After three weeks, I'm well accustomed to the hiss of the train in the morning, the uncomfortably warm press of bodies on either side with their blank, uncaring faces, and the even more uncomfortable mix of odors from the various walks of life that grace our public transport. I spend about an hour every day, each way commuting from what is almost Malaysia to Singapore's CBD.
The people at work are still such a great bunch, even after three weeks of my incessant questions and failed attempts at tracking. They bear it all with admirable patience, even the mild dressing downs that my supervisor (and their boss) gives them for not helping me enough. - not that they aren't helpful, it's more like slowness to learn on my part. I'm learning a lot about different managerial styles, figuring out what is effective and what isn't.
My other interns are great fun, from the likes of Princeton, Yale, and Columbia, NUS, SMU. They are a seriously talented group of people with what, I'm sure, are sparkling CVs and even brighter personalities.
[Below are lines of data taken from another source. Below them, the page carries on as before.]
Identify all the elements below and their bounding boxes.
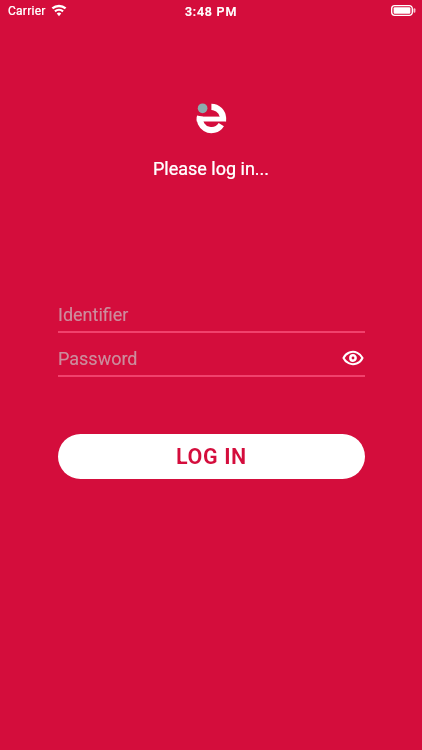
button[interactable]: LOG IN [58,434,365,479]
staticText: 3:48 PM [0,4,422,19]
staticText: Please log in... [0,158,422,179]
button[interactable]: Password [58,348,365,377]
button[interactable]: Show password [334,343,372,373]
staticText: Carrier [8,4,46,18]
button[interactable]: Identifier [58,304,365,333]
staticText: LOG IN [176,444,247,469]
staticText: Identifier [58,304,129,325]
staticText: Password [58,348,138,369]
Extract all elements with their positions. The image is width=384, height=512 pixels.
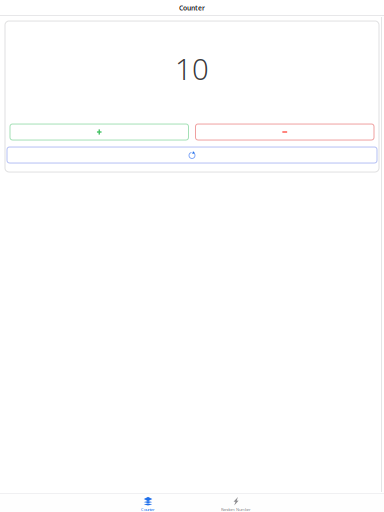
button[interactable] [7, 147, 377, 163]
button[interactable] [10, 124, 188, 140]
staticText: Counter [179, 4, 205, 12]
button[interactable] [196, 124, 374, 140]
staticText: 10 [175, 49, 209, 88]
button[interactable]: Random Number [206, 495, 266, 512]
staticText: Counter [141, 507, 155, 512]
button[interactable]: Counter [118, 495, 178, 512]
staticText: Random Number [221, 507, 251, 512]
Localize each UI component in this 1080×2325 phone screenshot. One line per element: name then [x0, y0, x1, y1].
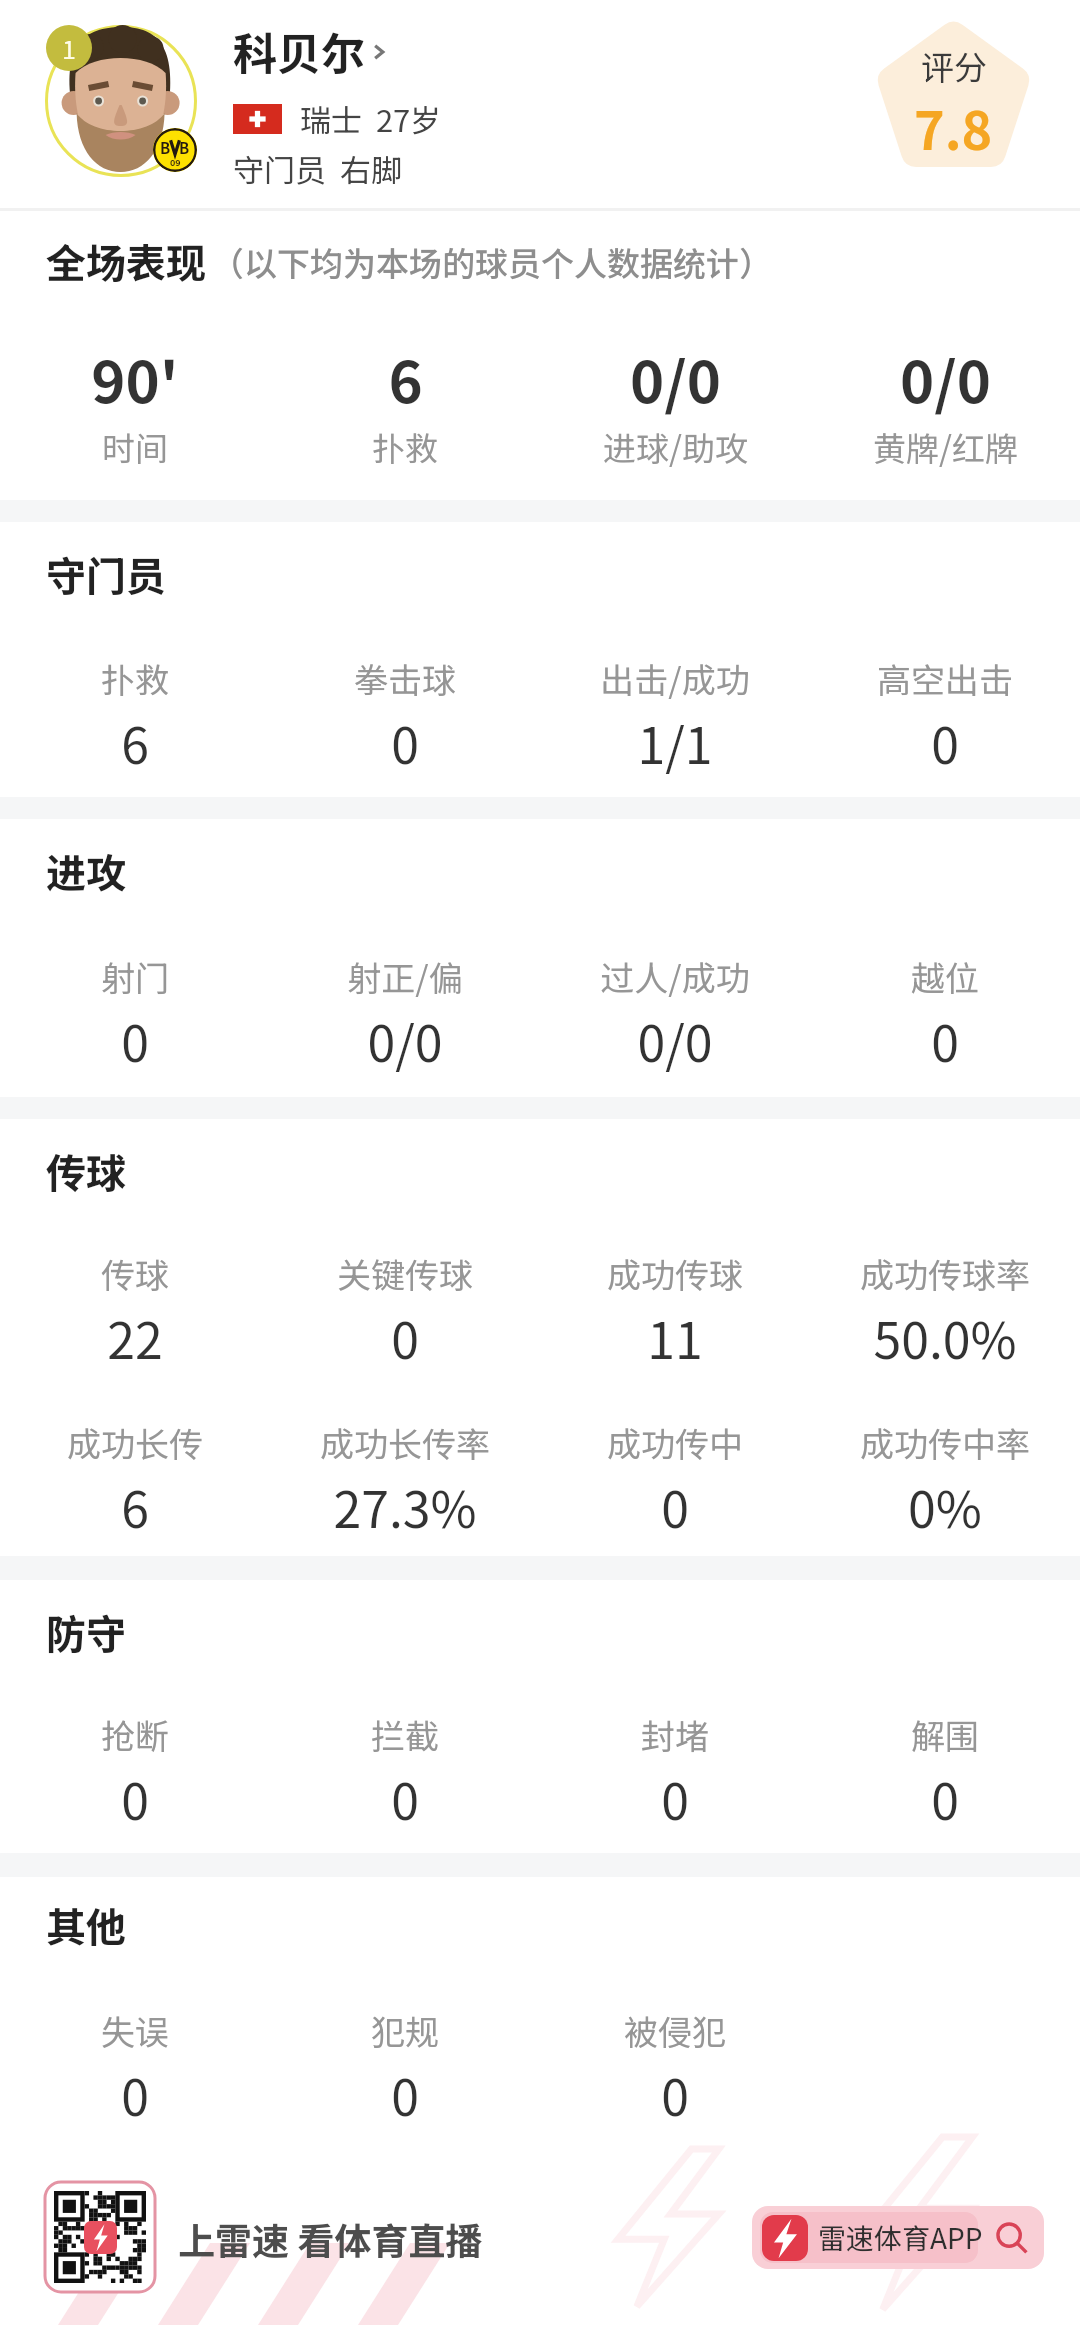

But the tiredness, oh the tiredness!
I get up in the morning feeling like the walking dead at the unholy time of 6 half in order to be on the bus by 7.15am. If I'm lucky, I'll be in the office by quarter past eight, with just enough time to run to Wang Jiao to get an upsized milo or tea. On really bad days, I fork out SGD5.70 for a Starbucks mocha which keeps me coherent until about 11.00am, at which point I start obsessing about lunch. Back in the office by 2, I last about 40 minutes by which time I'm fighting to stay awake, so I carefully count out 20 cents to get me what is effectively a shot of coffee from a vending machine. If I work carefully, expending as little energy as possible, it gets me home, through the mad compression of human traffic, back to my corner of Singapore.